== Activity ==
Report how many lines of the records below include the word "муниципального". Give nothing but the number.

[[ Material for this exercise open ]]

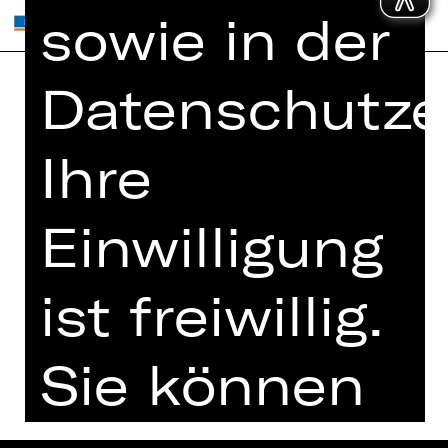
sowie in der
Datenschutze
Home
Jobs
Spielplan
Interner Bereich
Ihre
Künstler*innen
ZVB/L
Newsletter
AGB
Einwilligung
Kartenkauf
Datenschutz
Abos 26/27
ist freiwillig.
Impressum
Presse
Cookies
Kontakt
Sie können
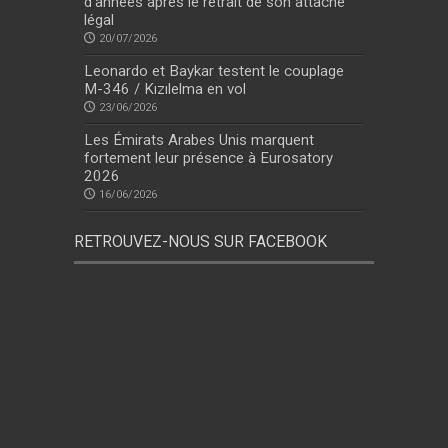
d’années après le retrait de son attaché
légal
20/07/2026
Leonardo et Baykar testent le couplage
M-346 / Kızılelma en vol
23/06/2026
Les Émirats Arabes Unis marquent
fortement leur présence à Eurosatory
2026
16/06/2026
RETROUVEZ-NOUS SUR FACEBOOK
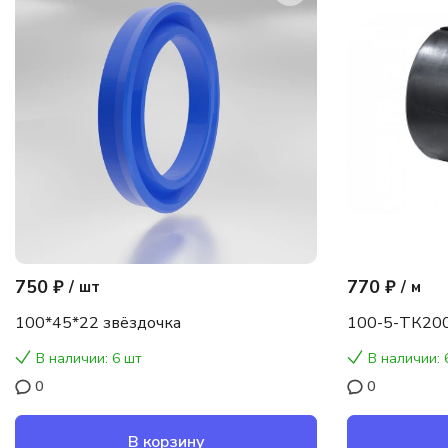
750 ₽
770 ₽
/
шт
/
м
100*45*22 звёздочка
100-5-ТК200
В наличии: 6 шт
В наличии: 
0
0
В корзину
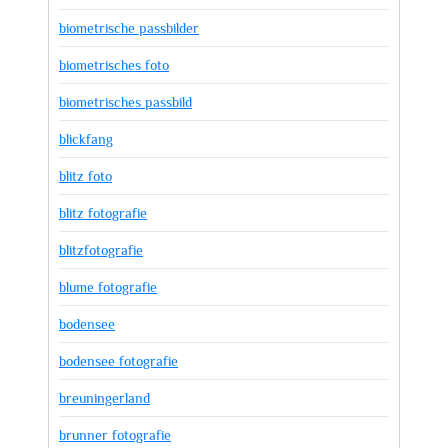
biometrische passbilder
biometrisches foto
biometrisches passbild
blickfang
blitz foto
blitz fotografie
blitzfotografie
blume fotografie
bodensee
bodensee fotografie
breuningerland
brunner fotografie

[[ Material for this exercise closed ]]
[[ Material for this exercise open ]]

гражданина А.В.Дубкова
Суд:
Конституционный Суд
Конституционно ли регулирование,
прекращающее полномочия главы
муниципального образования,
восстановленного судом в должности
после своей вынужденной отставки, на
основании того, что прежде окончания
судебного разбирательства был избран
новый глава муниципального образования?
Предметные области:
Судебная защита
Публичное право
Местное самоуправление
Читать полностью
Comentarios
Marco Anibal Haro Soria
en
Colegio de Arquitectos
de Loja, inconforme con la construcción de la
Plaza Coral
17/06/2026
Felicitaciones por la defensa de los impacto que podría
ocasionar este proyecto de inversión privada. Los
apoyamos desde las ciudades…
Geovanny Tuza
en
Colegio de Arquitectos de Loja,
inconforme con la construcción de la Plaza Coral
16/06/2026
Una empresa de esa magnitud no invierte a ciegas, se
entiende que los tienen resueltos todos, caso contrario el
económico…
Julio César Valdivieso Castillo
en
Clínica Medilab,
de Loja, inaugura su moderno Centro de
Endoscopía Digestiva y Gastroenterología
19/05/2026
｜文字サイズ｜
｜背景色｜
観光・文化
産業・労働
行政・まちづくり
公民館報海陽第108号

[[ Material for this exercise closed ]]

== Response to the task ==
2